Bhutan : Written constitution pitfalls ahead

By Dr S Chandrasekharan

Yet in another political gimmick, the Kingdom of Bhutan has commissioned a Drafting Committee to write a constitution in an absolute monarchy ruled by King Jigme Singye Wangchuck. This event was marked by a traditional inauguration ceremony attended by important officials of High Court, the Monk Body and the Cabinet Council. Bhutan’s Chief Justice, Lyonpo Sonam Tobegey, said, ‘As we play our humble role in Bhutan’s journey through time, His Majesty’s extraordinary vision will be our guiding light. Let us begin our journey, inspired by the vision of our Druk Gyalpo, towards Gross National Happiness for the people of Bhutan, today and for succeeding generations’. It appears that the constitution will be written as in Alice’s Wonderland that is, its provisions mean ‘what the King wants them to mean.’

Nevertheless, it is a step towards change, Bhutan did not have any semblance of modern governance until the end of the British Raj in India. It suited the interest of the feudal regime in Bhutan, and the British cared little so long as Bhutan remained away from the influence of imperial China. The first and second kings remained busy at consolidating the hereditary monarchy founded in 1907. The third king began innovative measures to streamline the administration. He established the National Assembly in 1952. In his reign, Bhutan granted Citizenship rights to the people of Nepali ethnicity who were deprived of this right for generations, established the Royal Advisory Council in 1965, allocating two seats to Nepali Bhutanese; and constituted a cabinet council in 1968, making the ministers seek a vote of confidence in the National Assembly once every five years. He also proposed a vote of confidence of the Assembly on the ruling monarch after every three years. His democratic ideals were appreciated in India, and the later responded positively to his proposal for Bhutan’s membership in the United Nations in 1971.

Under the present dispensation, centralization is realized through decentralization. After accession to the throne in 1974, King Jigme Singye Wangchuck created the Dzongkhag Yargey Thockcchung (DYT), basically a district committee, hoping to increase people’s participation in the development process. Unfortunately, the government has made National Assembly members seek its approval of all issues before placing them in the Assembly. In fact, the DYT has served as a control mechanism, making the National Assembly a rubber stamp institution, with its members a parroting brigade of the present dispensation.

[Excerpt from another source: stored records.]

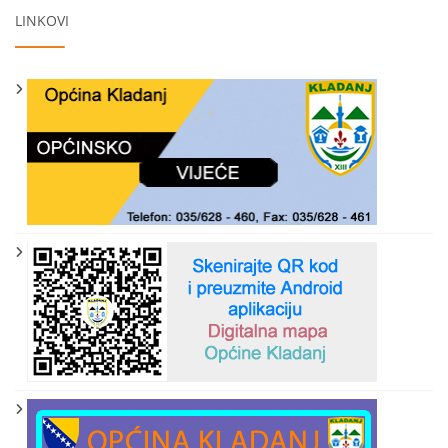
LINKOVI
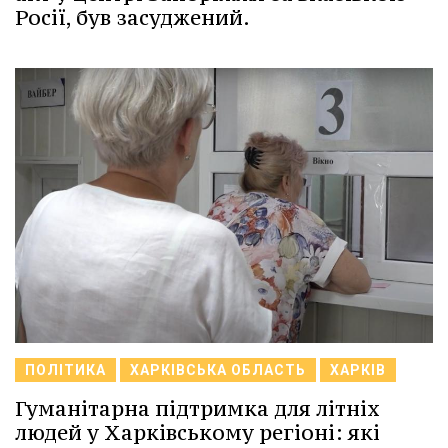
Росії, був засуджений.
ПОЛІТИКА
ХАРКІВСЬКА ОБЛАСТЬ
ХАРКІВ
Гуманітарна підтримка для літніх
людей у Харківському регіоні: які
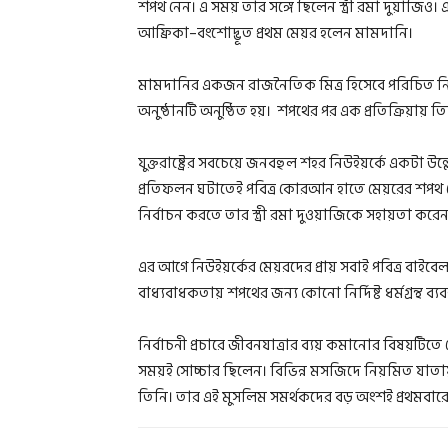
শপথ নেন। এ সময় তার সঙ্গে ছিলেন স্ত্রী রমা দুয়াজিও। 
আফ্রিকা–বংশোদ্ভূত প্রথম মেয়র হলেন মামদানি।
মামদানির একজন রাজনৈতিক মিত্র হিসেবে পরিচিত নিউই
অনুষ্ঠানটি অনুষ্ঠিত হয়। শপথের পর এক প্রতিক্রিয়ায় তি
যুক্তরাষ্ট্রের সবচেয়ে জনবহুল শহর নিউইয়র্কে একটা উল্
প্রতিফলন ঘটাতেই পবিত্র কোরআন হাতে মেয়রের শপথ 
নির্বাচন করতে তার স্ত্রী রমা দুওয়াজিকে সহায়তা 
এর আগে নিউইয়র্কের মেয়রদের প্রায় সবাই পবিত্র বাইবে
বাধ্যবাধকতায় শপথের জন্য কোনো নির্দিষ্ট ধর্মগ্রন্থ ব্
নির্বাচনী প্রচারে জীবনযাত্রার ব্যয় কমানোর বিষয়
সময়ই সোচ্চার ছিলেন। বিভিন্ন মসজিদে নিয়মিত যাতা
তিনি। তার এই মুসলিম সমর্থকদের বড় অংশই প্রথমবার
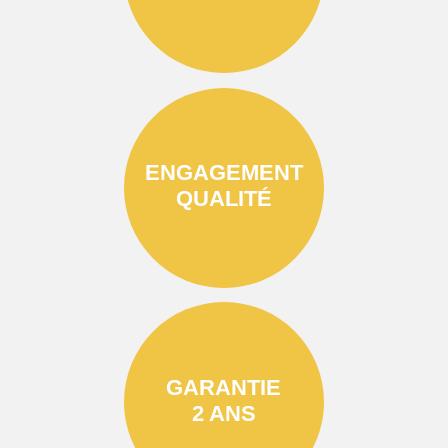
ENGAGEMENT
QUALITÉ
GARANTIE
2 ANS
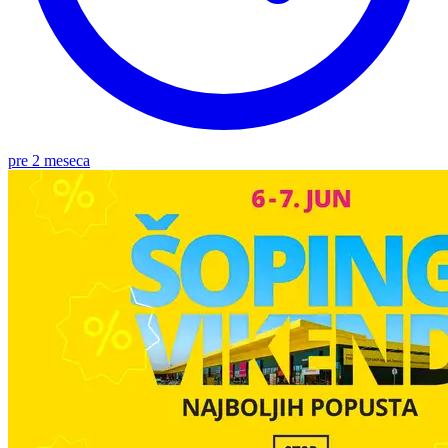
pre 2 meseca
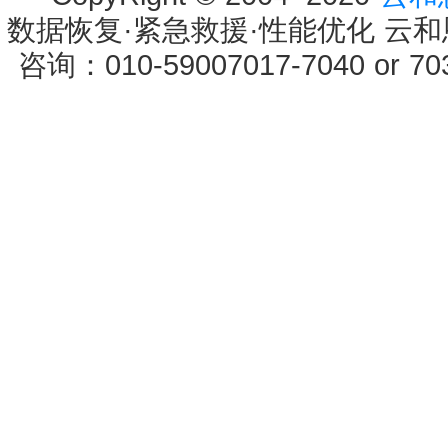
数据恢复·紧急救援·性能优化 云和恩墨 
咨询：010-59007017-7040 or 7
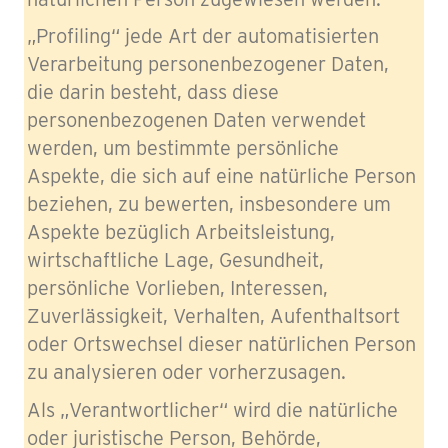
„Profiling“ jede Art der automatisierten
Verarbeitung personenbezogener Daten,
die darin besteht, dass diese
personenbezogenen Daten verwendet
werden, um bestimmte persönliche
Aspekte, die sich auf eine natürliche Person
beziehen, zu bewerten, insbesondere um
Aspekte bezüglich Arbeitsleistung,
wirtschaftliche Lage, Gesundheit,
persönliche Vorlieben, Interessen,
Zuverlässigkeit, Verhalten, Aufenthaltsort
oder Ortswechsel dieser natürlichen Person
zu analysieren oder vorherzusagen.
Als „Verantwortlicher“ wird die natürliche
oder juristische Person, Behörde,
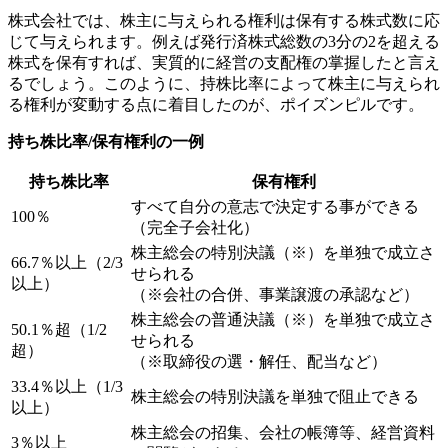
6-3.
ゴールデンパラシュート（Golden Parachute）
株式会社では、株主に与えられる権利は保有する株式数に応
6-4.
ティンパラシュート（Tin Parachute）
じて与えられます。例えば発行済株式総数の3分の2を超える
6-5.
クラウンジュエル（Crown Jewel）
株式を保有すれば、実質的に経営の支配権の掌握したと言え
6-6.
マネジメントバイアウト（Management Buyout）
るでしょう。このように、持株比率によって株主に与えられ
6-7.
ピープルピル（People Pill）
る権利が変動する点に着目したのが、ポイズンピルです。
6-8.
ジューイッシュデンティスト（Jewish Dentist）
持ち株比率/保有権利の一例
7.
ポイズンピルの活用事例
7-1.
ツイッターの事例
持ち株比率
保有権利
7-2.
新生銀行の事例
8.
終わりに
すべて自分の意志で決定する事ができる
100％
8-1.
日本M&Aセンターの企業戦略サービス
（完全子会社化）
8-2.
著者
株主総会の特別決議（※）を単独で成立さ
66.7％以上（2/3
せられる
以上）
（※会社の合併、事業譲渡の承認など）
株主総会の普通決議（※）を単独で成立さ
50.1％超（1/2
せられる
超）
（※取締役の選・解任、配当など）
33.4％以上（1/3
株主総会の特別決議を単独で阻止できる
以上）
株主総会の招集、会社の帳簿等、経営資料
3％以上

We have seen the show of the Assembly brigade whether it was in the discussions for explusion of Tibetan refugees from Bhutan in 1978, opening of boundary talks with China in 1984, communal rhetoric against the Nepali Bhutanese in the 1990s, or more recently the issue of ULFA and Bodo militants in south Bhutan. Now with the creation of the Geog Yargey Thockcchung (GYT), a block development committee operating below the DYT, control is being deepened over the decision-making process, right from the cabinet council to the grass roots. So long as subsistence farmers are confined to discussions who gets how many bags of concrete, who obtains how many subsidized trees for timbers, and some rural loans for purchase of pigs, cows or mules, the ruling elites believe that the status quo can be maintained for sometime. The rural lot has little idea who holds the key to the country’s bounties, and for what they need discussion and debate, including equity and maximisation of benefits.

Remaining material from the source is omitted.